Please give again, exactly and in full, each line from the one holding "منرلز اور اینٹی آکسیڈنٹس" to the end of the listing.

Extracted data:
*-*-*
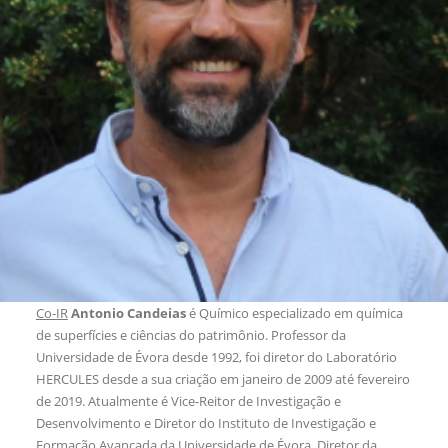
Co-IR
Antonio Candeias
é Químico especializado em química
de superfícies e ciências do patrimônio. Professor da
Universidade de Évora desde 1992, foi diretor do Laboratório
HERCULES desde a sua criação em janeiro de 2009 até fevereiro
de 2019. Atualmente é Vice-Reitor de Investigação e
Desenvolvimento e Diretor do Instituto de Investigação e
Formação Avançada da Universidade de Évora, Diretor da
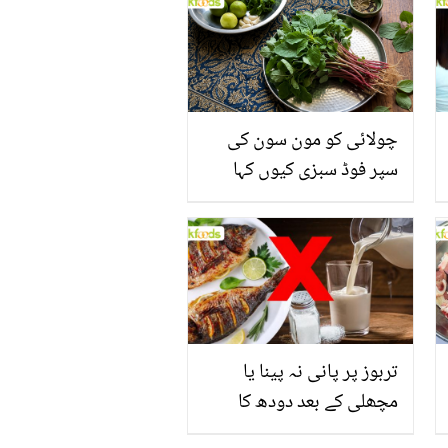
چولائی کو مون سون کی
سپر فوڈ سبزی کیوں کہا
جاتا ہے؟ جانیں وٹامنز،
منرلز اور اینٹی آکسیڈنٹس
سے بھرپور اس سبزی کے
فائدے
تربوز پر پانی نہ پینا یا
مچھلی کے بعد دودھ کا
استعمال۔۔ جانیں کھانوں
*-*-*
Finished task:
منرلز اور اینٹی آکسیڈنٹس
سے بھرپور اس سبزی کے
فائدے
تربوز پر پانی نہ پینا یا
مچھلی کے بعد دودھ کا
استعمال۔۔ جانیں کھانوں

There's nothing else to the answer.